Sunday, March 7, 2010

Nina Shea: Egypt gov’t buried Coptic culture, promotes hatred of Christians

Written by Mohamed Abdel Salam
Bikya Masr
4 March 2010



CAIRO: American right-wing activist Nina Shea, a member of the US Committee for Religious Freedoms, accused the Egyptian government of “burying” the Coptic heritage of Egypt. She said the Cairo government supports the promotion of hatred against Copts in the Egyptian media and called on the US government to use American aid to Egypt in the support of the Coptic Christians of the country.

Shea criticized, in an interview with the American Christian Acton Institute, what she described as “the Egyptian government’s rejection of teaching the original Coptic Language in public schools … as it allows the study of English, French or German, but not Coptic.”
She also accused the Egyptian government of “burying the history and culture of the Copts in schools and the incitement of hatred against Christians in the media and mosques.”

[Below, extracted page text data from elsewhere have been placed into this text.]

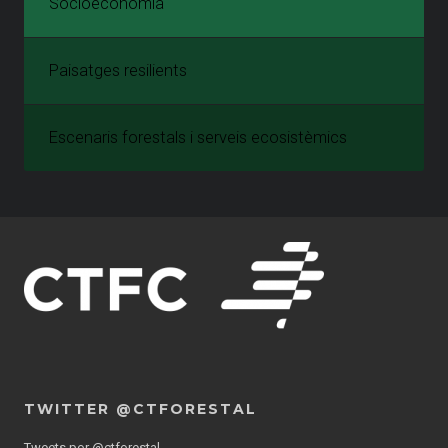
Socioeconomia
Paisatges resilients
Escenaris forestals i serveis ecosistèmics
TWITTER @CTFORESTAL
Tweets por @ctforestal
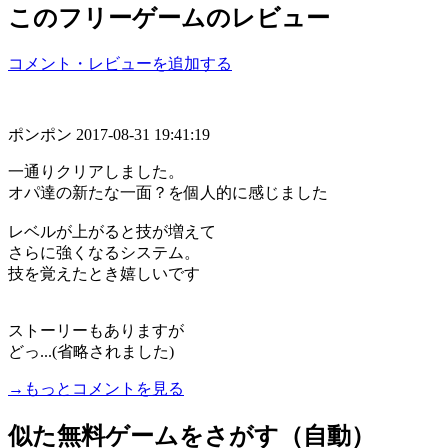
このフリーゲームのレビュー
コメント・レビューを追加する
ポンポン
2017-08-31 19:41:19
一通りクリアしました。
オパ達の新たな一面？を個人的に感じました
レベルが上がると技が増えて
さらに強くなるシステム。
技を覚えたとき嬉しいです
ストーリーもありますが
どっ...(省略されました)
→もっとコメントを見る
似た無料ゲームをさがす（自動）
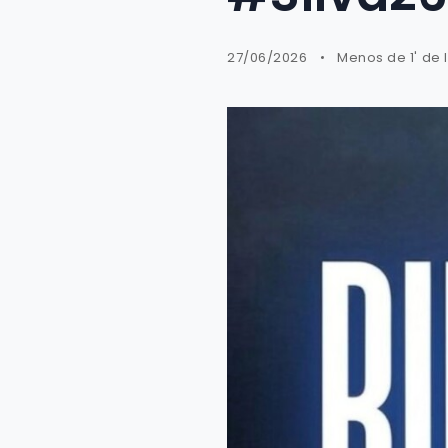
27/06/2026
Menos de 1' de 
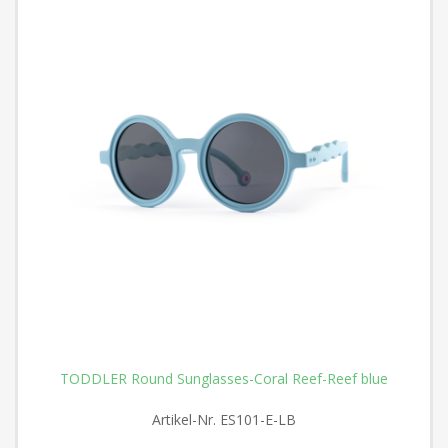
TODDLER Round Sunglasses-Coral Reef-Reef blue
Artikel-Nr.
ES101-E-LB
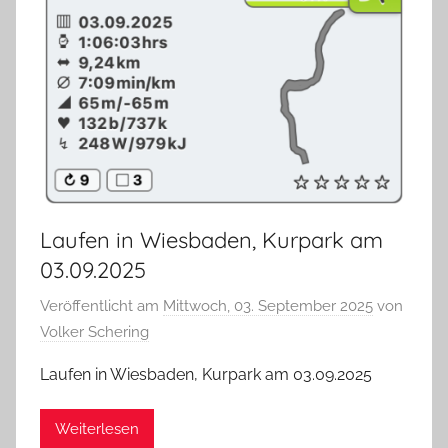
Laufen in Wiesbaden, Kurpark am
03.09.2025
Veröffentlicht am
Mittwoch, 03. September 2025
von
Volker Schering
Laufen in Wiesbaden, Kurpark am 03.09.2025
Weiterlesen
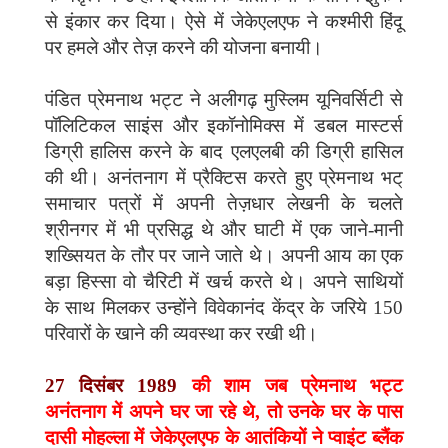
से इंकार कर दिया। ऐसे में जेकेएलएफ ने कश्मीरी हिंदू
पर हमले और तेज़ करने की योजना बनायी।
पंडित प्रेमनाथ भट्ट ने अलीगढ़ मुस्लिम यूनिवर्सिटी से
पॉलिटिकल साइंस और इकॉनोमिक्स में डबल मास्टर्स
डिग्री हालिस करने के बाद एलएलबी की डिग्री हासिल
की थी। अनंतनाग में प्रैक्टिस करते हुए प्रेमनाथ भट्
समाचार पत्रों में अपनी तेज़धार लेखनी के चलते
श्रीनगर में भी प्रसिद्ध थे और घाटी में एक जाने-मानी
शख्सियत के तौर पर जाने जाते थे। अपनी आय का एक
बड़ा हिस्सा वो चैरिटी में खर्च करते थे। अपने साथियों
के साथ मिलकर उन्होंने विवेकानंद केंद्र के जरिये 150
परिवारों के खाने की व्यवस्था कर रखी थी।
27 दिसंबर 1989
की शाम जब प्रेमनाथ भट्ट
अनंतनाग में अपने घर जा रहे थे, तो उनके घर के पास
दासी मोहल्ला में जेकेएलएफ के आतंकियों ने प्वाइंट ब्लैंक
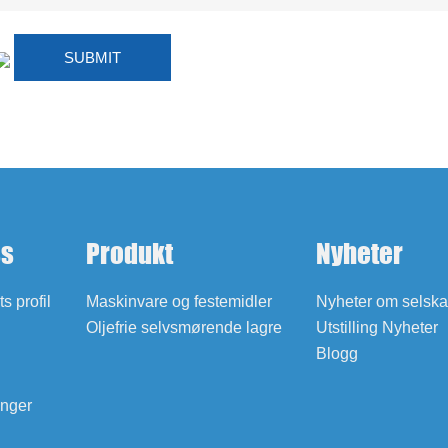
ss
Produkt
Nyheter
s profil
Maskinvare og festemidler
Nyheter om selska
Oljefrie selvsmørende lagre
Utstilling Nyheter
Blogg
inger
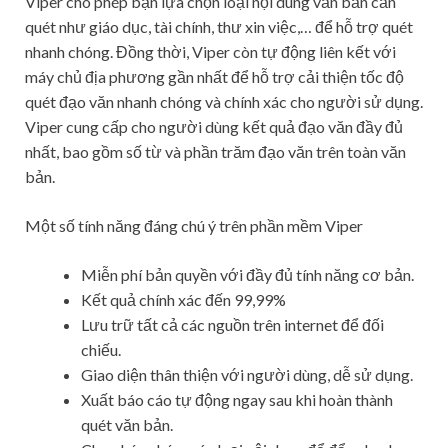
Viper cho phép bạn lựa chọn loại nội dung văn bản cần
quét như giáo dục, tài chính, thư xin việc,… để hỗ trợ quét
nhanh chóng. Đồng thời, Viper còn tự động liên kết với
máy chủ địa phương gần nhất để hỗ trợ cải thiện tốc độ
quét đạo văn nhanh chóng và chính xác cho người sử dụng.
Viper cung cấp cho người dùng kết quả đạo văn đầy đủ
nhất, bao gồm số từ và phần trăm đạo văn trên toàn văn
bản.
Một số tính năng đáng chú ý trên phần mềm Viper
Miễn phí bản quyền với đầy đủ tính năng cơ bản.
Kết quả chính xác đến 99,99%
Lưu trữ tất cả các nguồn trên internet để đối
chiếu.
Giao diện thân thiện với người dùng, dễ sử dụng.
Xuất báo cáo tự động ngay sau khi hoàn thành
quét văn bản.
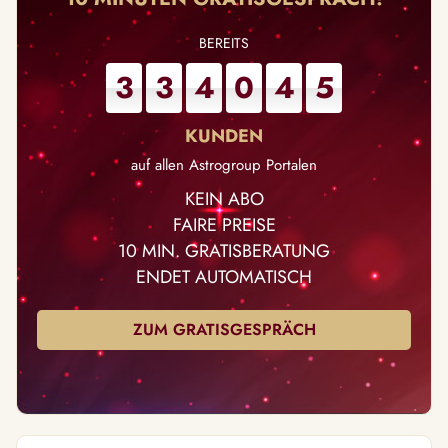
3
3
4
0
4
5
auf allen Astrogroup Portalen
KEIN ABO
FAIRE PREISE
10 MIN. GRATISBERATUNG
ENDET AUTOMATISCH
ZUM GRATISGESPRÄCH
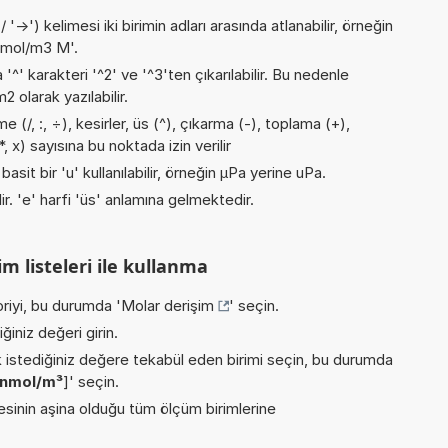
->') kelimesi iki birimin adları arasında atlanabilir, örneğin
nmol/m3 M'.
 '^' karakteri '^2' ve '^3'ten çıkarılabilir. Bu nedenle
 olarak yazılabilir.
(/, :, ÷), kesirler, üs (^), çıkarma (-), toplama (+),
 x) sayısına bu noktada izin verilir
asit bir 'u' kullanılabilir, örneğin µPa yerine uPa.
lir. 'e' harfi 'üs' anlamına gelmektedir.
m listeleri ile kullanma
riyi, bu durumda '
Molar derişim
' seçin.
iniz değeri girin.
istediğiniz değere tekabül eden birimi seçin, bu durumda
nmol/m³
]' seçin.
inin aşina olduğu tüm ölçüm birimlerine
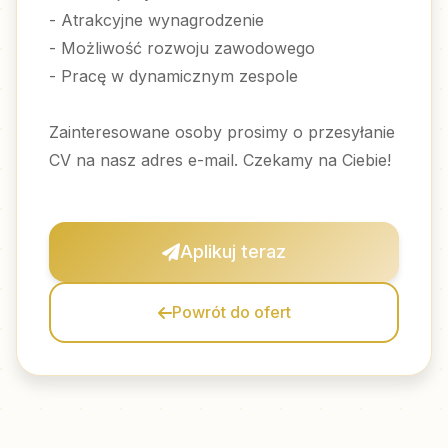
- Atrakcyjne wynagrodzenie
- Możliwość rozwoju zawodowego
- Pracę w dynamicznym zespole
Zainteresowane osoby prosimy o przesyłanie
CV na nasz adres e-mail. Czekamy na Ciebie!
Aplikuj teraz
Powrót do ofert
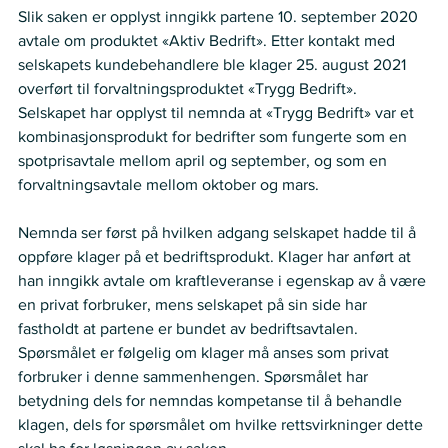
Slik saken er opplyst inngikk partene 10. september 2020 
avtale om produktet «Aktiv Bedrift». Etter kontakt med 
selskapets kundebehandlere ble klager 25. august 2021 
overført til forvaltningsproduktet «Trygg Bedrift». 
Selskapet har opplyst til nemnda at «Trygg Bedrift» var et 
kombinasjonsprodukt for bedrifter som fungerte som en 
spotprisavtale mellom april og september, og som en 
forvaltningsavtale mellom oktober og mars.   
Nemnda ser først på hvilken adgang selskapet hadde til å 
oppføre klager på et bedriftsprodukt. Klager har anført at 
han inngikk avtale om kraftleveranse i egenskap av å være 
en privat forbruker, mens selskapet på sin side har 
fastholdt at partene er bundet av bedriftsavtalen. 
Spørsmålet er følgelig om klager må anses som privat 
forbruker i denne sammenhengen. Spørsmålet har 
betydning dels for nemndas kompetanse til å behandle 
klagen, dels for spørsmålet om hvilke rettsvirkninger dette 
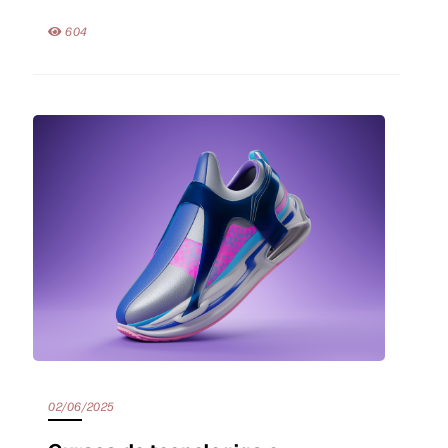
604
02/06/2025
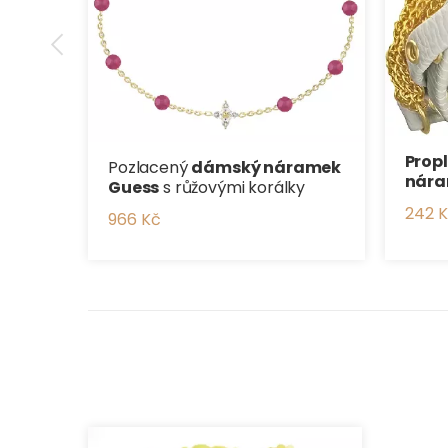
Prop
Pozlacený
dámský náramek
nár
Guess
s růžovými korálky
242 
966 Kč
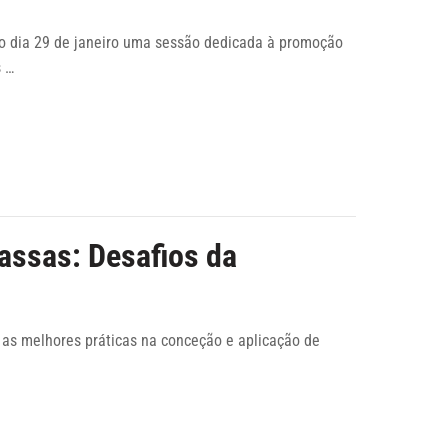
no dia 29 de janeiro uma sessão dedicada à promoção
s …
assas: Desafios da
 as melhores práticas na conceção e aplicação de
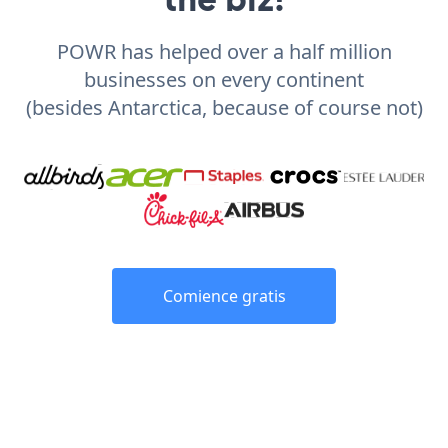
POWR has helped over a half million
businesses on every continent
(besides Antarctica, because of course not)
Comience gratis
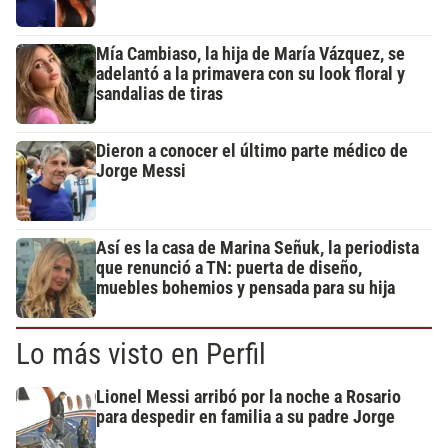
Mía Cambiaso, la hija de María Vázquez, se
adelantó a la primavera con su look floral y
sandalias de tiras
Dieron a conocer el último parte médico de
Jorge Messi
Así es la casa de Marina Señuk, la periodista
que renunció a TN: puerta de diseño,
muebles bohemios y pensada para su hija
Lo más visto en Perfil
Lionel Messi arribó por la noche a Rosario
para despedir en familia a su padre Jorge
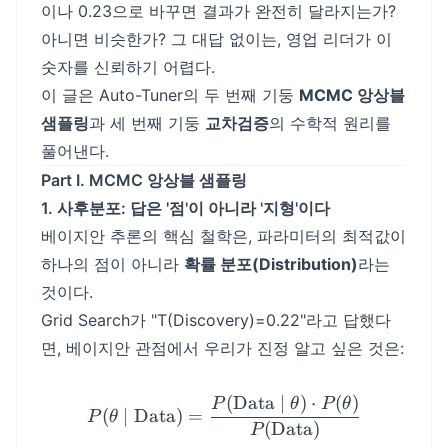
이나 0.23으로 바꾸면 결과가 완전히 달라지는가?
아니면 비슷한가? 그 대답 없이는, 영업 리더가 이
숫자를 신뢰하기 어렵다.
이 글은 Auto-Tuner의 두 번째 기둥
MCMC 앙상블
샘플링
과 세 번째 기둥
교차검증
의 수학적 원리를
풀어낸다.
Part I. MCMC 앙상블 샘플링
1. 사후분포: 답은 '점'이 아니라 '지형'이다
베이지안 추론의 핵심 철학은, 파라미터의 최적값이
하나의 점이 아니라
확률 분포(Distribution)
라는
것이다.
Grid Search가 "T(Discovery)=0.22"라고 답했다
면, 베이지안 관점에서 우리가 진정 알고 싶은 것은:
(
Data
∣
)
⋅
(
)
P(\theta \mid \text{Data
P
θ
P
θ
(
∣
Data
)
=
P
θ
(
Data
)
P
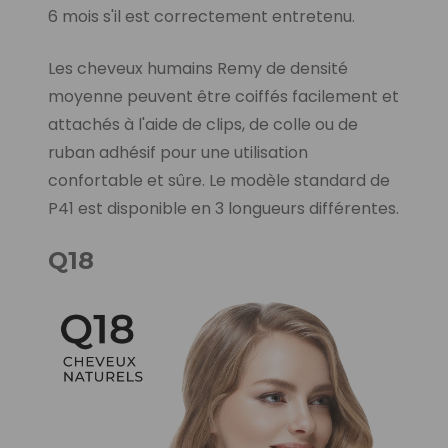
6 mois s'il est correctement entretenu.
Les cheveux humains Remy de densité
moyenne peuvent être coiffés facilement et
attachés à l'aide de clips, de colle ou de
ruban adhésif pour une utilisation
confortable et sûre. Le modèle standard de
P41 est disponible en 3 longueurs différentes.
Q18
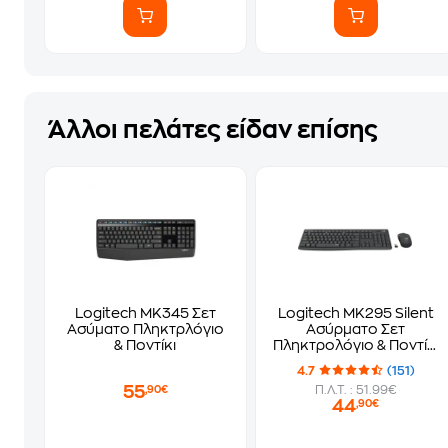
Άλλοι πελάτες είδαν επίσης
Logitech MK345 Σετ
Logitech MK295 Silent
Ασύματο Πληκτρλόγιο
Ασύρματο Σετ
& Ποντίκι
Πληκτρολόγιο & Ποντίκι
(GR)
4.7
(151)
55
Π.Λ.Τ. : 51.99€
,90€
44
,90€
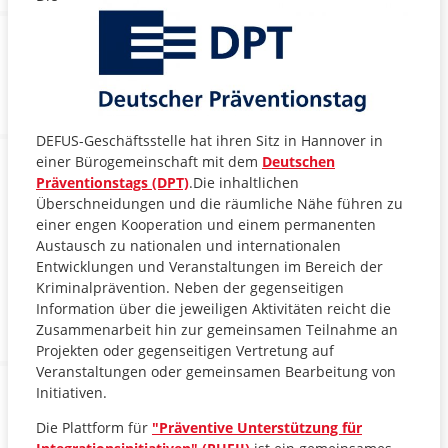
DEFUS-Geschäftsstelle hat ihren Sitz in Hannover in
einer Bürogemeinschaft mit dem
Deutschen
Präventionstags (DPT)
.Die inhaltlichen
Überschneidungen und die räumliche Nähe führen zu
einer engen Kooperation und einem permanenten
Austausch zu nationalen und internationalen
Entwicklungen und Veranstaltungen im Bereich der
Kriminalprävention. Neben der gegenseitigen
Information über die jeweiligen Aktivitäten reicht die
Zusammenarbeit hin zur gemeinsamen Teilnahme an
Projekten oder gegenseitigen Vertretung auf
Veranstaltungen oder gemeinsamen Bearbeitung von
Initiativen.
Die Plattform für
"Präventive Unterstützung für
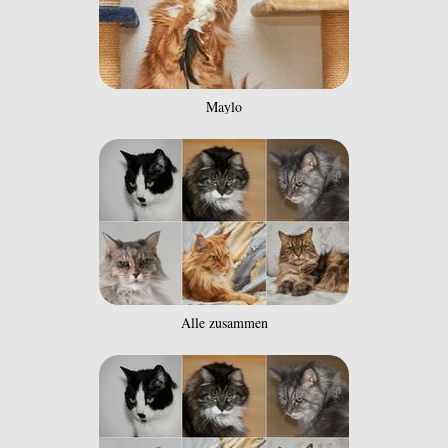
Maylo
Alle zusammen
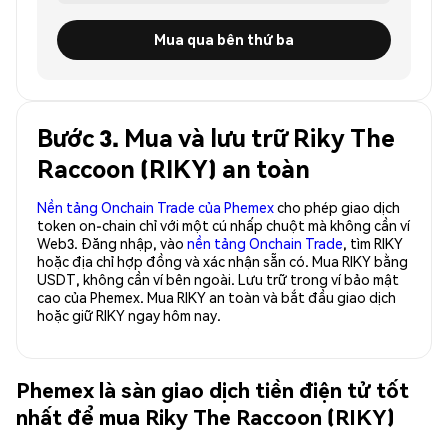
Mua qua bên thứ ba
Bước 3. Mua và lưu trữ Riky The
Raccoon (RIKY) an toàn
Nền tảng Onchain Trade của Phemex
cho phép giao dịch
token on-chain chỉ với một cú nhấp chuột mà không cần ví
Web3. Đăng nhập, vào
nền tảng Onchain Trade
, tìm RIKY
hoặc địa chỉ hợp đồng và xác nhận sẵn có. Mua RIKY bằng
USDT, không cần ví bên ngoài. Lưu trữ trong ví bảo mật
cao của Phemex. Mua RIKY an toàn và bắt đầu giao dịch
hoặc giữ RIKY ngay hôm nay.
Phemex là sàn giao dịch tiền điện tử tốt
nhất để mua Riky The Raccoon (RIKY)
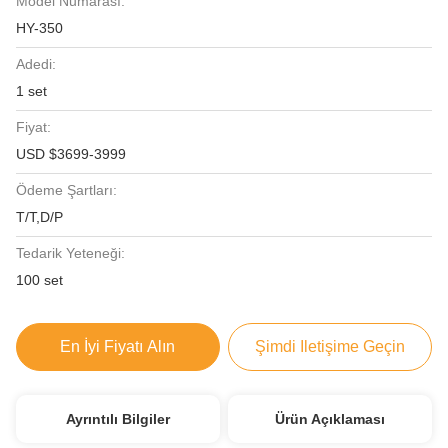
Model Numarası:
HY-350
Adedi:
1 set
Fiyat:
USD $3699-3999
Ödeme Şartları:
T/T,D/P
Tedarik Yeteneği:
100 set
En İyi Fiyatı Alın
Şimdi Iletişime Geçin
Ayrıntılı Bilgiler
Ürün Açıklaması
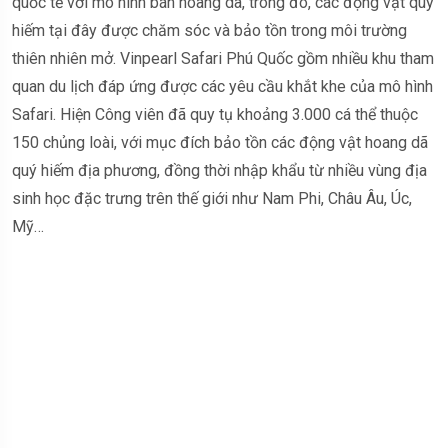
quốc tế với mô hình bán hoang dã, trong đó, các động vật quý
hiếm tại đây được chăm sóc và bảo tồn trong môi trường
thiên nhiên mở. Vinpearl Safari Phú Quốc gồm nhiều khu tham
quan du lịch đáp ứng được các yêu cầu khắt khe của mô hình
Safari. Hiện Công viên đã quy tụ khoảng 3.000 cá thể thuộc
150 chủng loài, với mục đích bảo tồn các động vật hoang dã
quý hiếm địa phương, đồng thời nhập khẩu từ nhiều vùng địa
sinh học đặc trưng trên thế giới như Nam Phi, Châu Âu, Úc,
Mỹ…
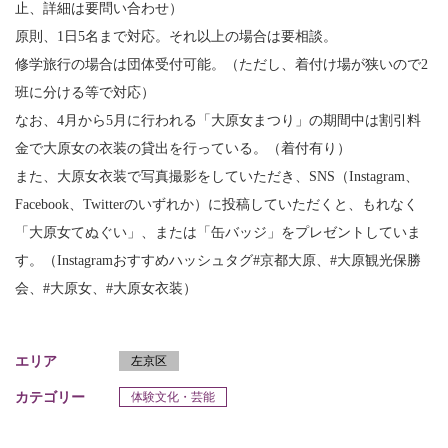
止、詳細は要問い合わせ）
原則、1日5名まで対応。それ以上の場合は要相談。
修学旅行の場合は団体受付可能。（ただし、着付け場が狭いので2
班に分ける等で対応）
なお、4月から5月に行われる「大原女まつり」の期間中は割引料
金で大原女の衣装の貸出を行っている。（着付有り）
また、大原女衣装で写真撮影をしていただき、SNS（Instagram、
Facebook、Twitterのいずれか）に投稿していただくと、もれなく
「大原女てぬぐい」、または「缶バッジ」をプレゼントしていま
す。（Instagramおすすめハッシュタグ#京都大原、#大原観光保勝
会、#大原女、#大原女衣装）
エリア
左京区
カテゴリー
体験文化・芸能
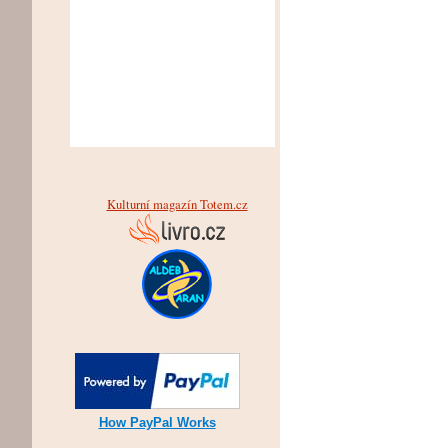
Kulturní magazín Totem.cz
How PayPal Works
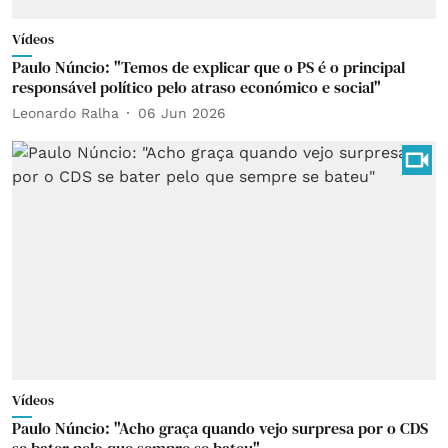
Vídeos
Paulo Núncio: "Temos de explicar que o PS é o principal
responsável político pelo atraso económico e social"
Leonardo Ralha
06 Jun 2026
Vídeos
Paulo Núncio: "Acho graça quando vejo surpresa por o CDS
se bater pelo que sempre se bateu"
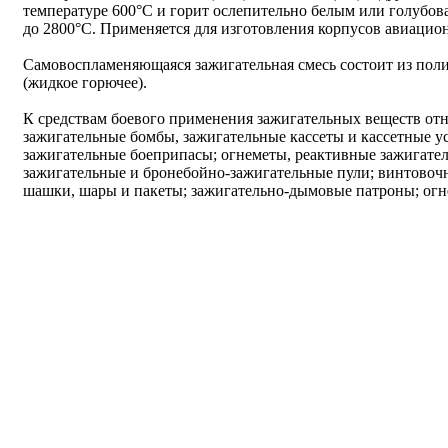
температуре 600°С и горит ослепительно белым или голубов
до 2800°С. Применяется для изготовления корпусов авиацио
Самовоспламеняющаяся зажигательная смесь состоит из пол
(жидкое горючее).
К средствам боевого применения зажигательных веществ от
зажигательные бомбы, зажигательные кассеты и кассетные у
зажигательные боеприпасы; огнеметы, реактивные зажигате
зажигательные и бронебойно-зажигательные пули; винтовоч
шашки, шары и пакеты; зажигательно-дымовые патроны; огн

She cited a speech made by Egyptian Bishop Thomas, the bishop of Qusiya, at the Hudson Institute two years ago. She said that Thomas spoke of “the continuing of the project of Arabization and Islamization of Egypt, which was not originally Arab or Islamic … before the Arab invasion, everyone was Copt in Egypt.”

The the US activist, director of the Center for Religious Freedom of the American right-wing Hudson Institute, criticized the American Administration for not exploiting the aid to Egypt in order to solve the Coptic problem.

She said that the United States provides annual aid to Egypt of about $2 billion “and we don’t influence through it at all to help Christians, and our ambassadors there are not effective in helping them.”

Shea said that “Copts are facing a huge problem in light of the rise of political Islam, a fundamentalist interpretation of Islam has been revived, which seeks the application through the state.”

Shea, who is also a member of the Inter-American Commission on International Religious Freedom, said that the Copts in Egypt “are not allowed to build or even renovate churches.”

She added: “Egypt has the largest Christian minority, but in fact the largest non-Muslim minority, among all countries in the Middle East, and that is the fate of the Coptic Church is very important for the experience of religious pluralism as well as for a Christian.”

Shea said that the number of Coptic Christians in Egypt amounts to 10 million people, in contrast to the Pew Center estimates that put them at less than 5 million people.

Shea said: “There are no Christian citizens in the Gulf. Saudi Arabia does not allow the construction of churches at all … and the Christians disappear quickly from Iraq, Turkey and Iran, and thus Egypt is very important.”

Shea, is known for her stricter religious views, as she was behind a conference held in January 1996 that brought more than 100 Christian leaders, churches and Christian clergy to discuss the situation of Christianity in the world under the auspices of Freedom House.